OpenOffice works fine for Mac, and with iBook you get a bundle of AppleWorks too. 

I was thinking the same way you did, whether I could find the software I need for Mac. Now I wonder if I could find the software I need and use if I used windows. 

Tell which specific kind of programs / for doing what (e.g. digicam management, photo editing, scanner, chat program etc) you are most worried about. Maybe we can show you already alternatives for them in mac.

Macs have over 10,000 software, for os x. Many are freeware, or cheap. Most software available you can find links and reviews (with ratings) at http://www.versiontracker.com - browes by category and you will find a lot of nice ones to try.


----------



## Zammy-Sam (Feb 6, 2004)

Surronded said:
			
		

> I was a PC user, and I've just bought my iBook G4 933. Now I love my Mac, and I can do all I want with it. I surf the net (Safari, IE Explorer), making documents (Office v.X, AppleWorks), Editing images (Photoshop 8), Making my website (Dreamweaver MX), listening to music (iTunes), watching videos (Quicktime, Windows Media Player, VideoLan Client, RealOne, MPlayer)(including Divx, Xvid, Ogg,...), Programming (not yet)(Xcode, AppleScript), burning Cd's (Toast), chatting (iChat(AIM & ICQ), Windows Messenger),...



Uffff, someone is pretty rich!


----------



## o0o_Max_o0o (Feb 6, 2004)

Surronded said:
			
		

> I was a PC user, and I've just bought my iBook G4 933. Now I love my Mac, and I can do all I want with it. I surf the net (Safari, IE Explorer), making documents (Office v.X, AppleWorks), Editing images (Photoshop 8), Making my website (Dreamweaver MX), listening to music (iTunes), watching videos (Quicktime, Windows Media Player, VideoLan Client, RealOne, MPlayer)(including Divx, Xvid, Ogg,...), Programming (not yet)(Xcode, AppleScript), burning Cd's (Toast), chatting (iChat(AIM & ICQ), Windows Messenger),...

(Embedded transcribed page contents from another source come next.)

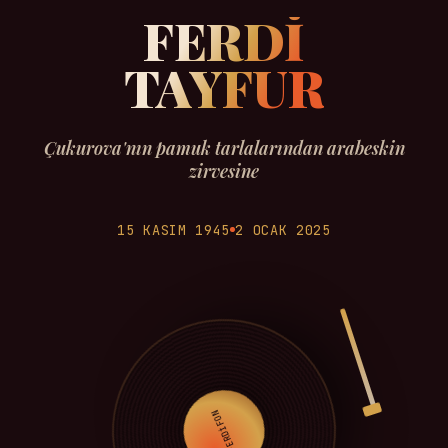
FERDİ
TAYFUR
Çukurova'nın pamuk tarlalarından arabeskin
zirvesine
15 KASIM 1945
2 OCAK 2025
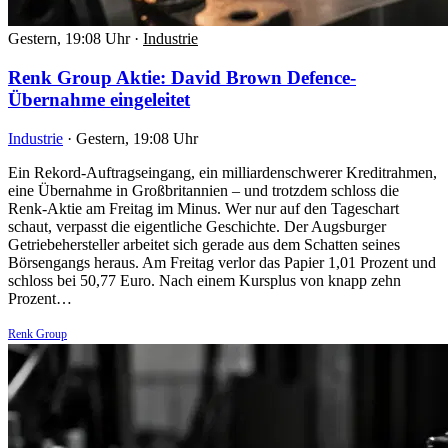
Gestern, 19:08 Uhr
·
Industrie
Renk Group Aktie: David Brown Defence-
Übernahme eingeleitet
Industrie
·
Gestern, 19:08 Uhr
Ein Rekord-Auftragseingang, ein milliardenschwerer Kreditrahmen,
eine Übernahme in Großbritannien – und trotzdem schloss die
Renk-Aktie am Freitag im Minus. Wer nur auf den Tageschart
schaut, verpasst die eigentliche Geschichte. Der Augsburger
Getriebehersteller arbeitet sich gerade aus dem Schatten seines
Börsengangs heraus. Am Freitag verlor das Papier 1,01 Prozent und
schloss bei 50,77 Euro. Nach einem Kursplus von knapp zehn
Prozent…
Renk Group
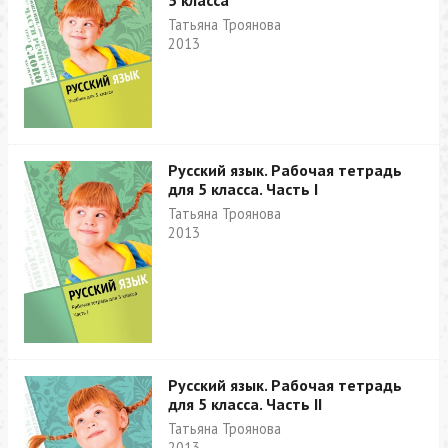
5 класса
Татьяна Троянова
2013
Русский язык. Рабочая тетрадь
для 5 класса. Часть I
Татьяна Троянова
2013
Русский язык. Рабочая тетрадь
для 5 класса. Часть II
Татьяна Троянова
2013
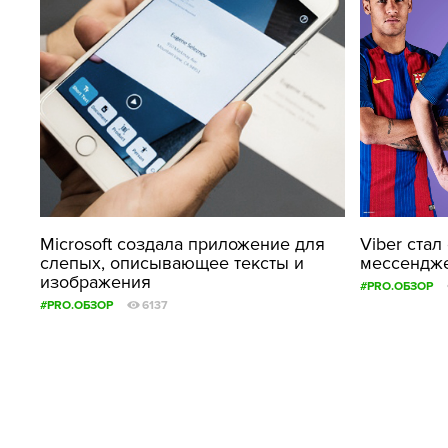
Microsoft создала приложение для
Viber ста
слепых, описывающее тексты и
мессендж
изображения
#PRO.ОБЗОР
#PRO.ОБЗОР
6137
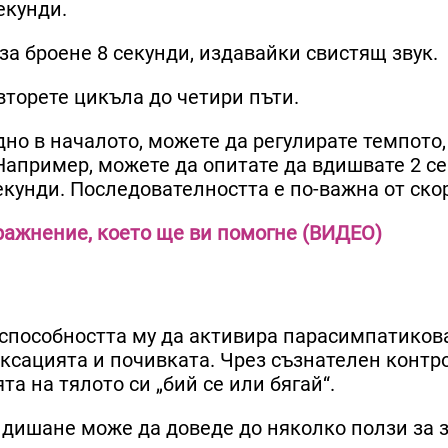
екунди.
за броене 8 секунди, издавайки свистящ звук.
вторете цикъла до четири пъти.
дно в началото, можете да регулирате темпото,
апример, можете да опитате да вдишвате 2 се
екунди. Последователността е по-важна от ско
ражнение, което ще ви помогне (ВИДЕО)
 способността му да активира парасимпатиков
аксацията и почивката. Чрез съзнателен контр
а на тялото си „бий се или бягай“.
 дишане може да доведе до няколко ползи за з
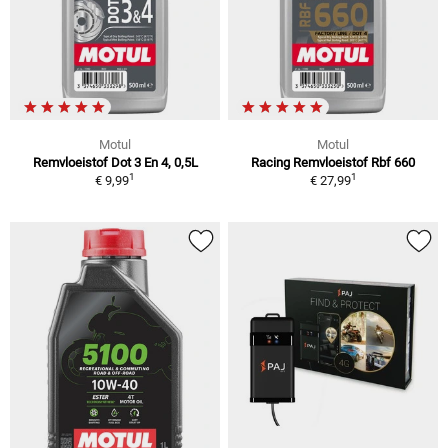
Motul
Motul
Remvloeistof Dot 3 En 4, 0,5L
Racing Remvloeistof Rbf 660
1
1
€ 9,99
€ 27,99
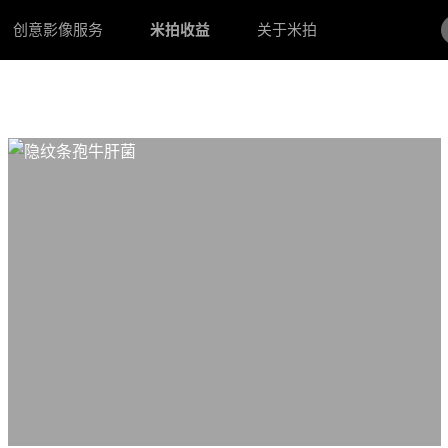
创意影像服务
米拍收益
关于米拍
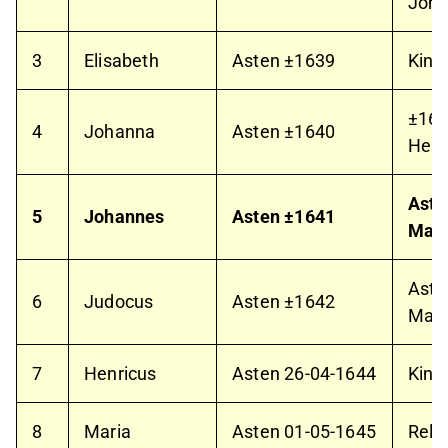
Joha
3
Elisabeth
Asten ±1639
Kind
±16
4
Johanna
Asten ±1640
Hend
Ast
5
Johannes
Asten ±1641
Marg
Ast
6
Judocus
Asten ±1642
Mari
7
Henricus
Asten
26-04-1644
Kind
8
Maria
Asten
01-05-1645
Reli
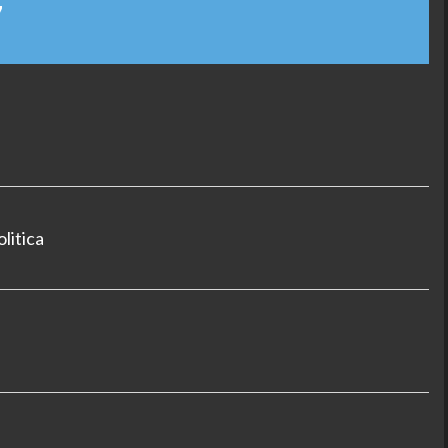
7
litica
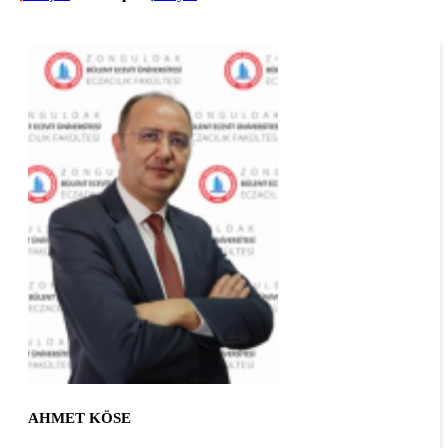
AHMET KÖSE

First of all, I'd like to thank you all for your advice and for welcoming me into this forum!
I guess from what you have said there is a wide range of software available. The problem is, as a uni student, living by myself and supporting myself I wont have that much money left over for software. I mean, I'll save about $30 a week... So Surronded, didnt all that software cost a lot???


----------



## Surronded (Feb 6, 2004)

OK,
Safari, IE Explorer, Apple Works, iTunes, Quicktime, iPhoto, iMovie, Xcode, AppleScript and iChat are included in Mac OS X.
Then,
Windows Media Player, VideoLan Client, RealOne, MPlayer and Windows Messenger are free to download.
Last,
Photoshop 8, Dreamweaver MX, Office v.X and Toast is expensive, but if you have friends...


----------



## diablojota (Feb 6, 2004)

o0o_Max_o0o said:
			
		

> First of all, I'd like to thank you all for your advice and for welcoming me into this forum!
> I guess from what you have said there is a wide range of software available. The problem is, as a uni student, living by myself and supporting myself I wont have that much money left over for software. I mean, I'll save about $30 a week... So Surronded, didnt all that software cost a lot???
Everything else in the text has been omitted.